◆ ACTIVITY ◆
Copy each line of the material in which the word "канал" appears.

◆ DATA FOR THE TASK ◆
Start of Block

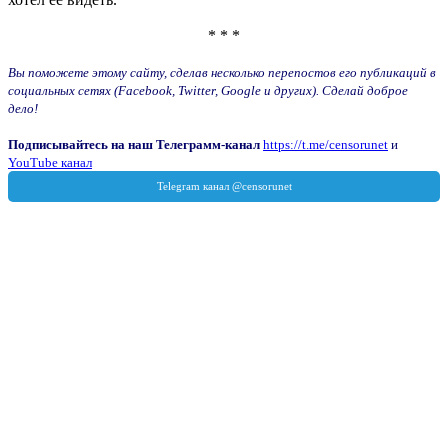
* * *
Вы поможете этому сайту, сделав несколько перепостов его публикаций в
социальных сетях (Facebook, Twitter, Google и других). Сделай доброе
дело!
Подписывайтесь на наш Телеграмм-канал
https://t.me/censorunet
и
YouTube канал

End of Block

◆ ANSWER TO THE PROBLEM ◆
Подписывайтесь на наш Телеграмм-канал
YouTube канал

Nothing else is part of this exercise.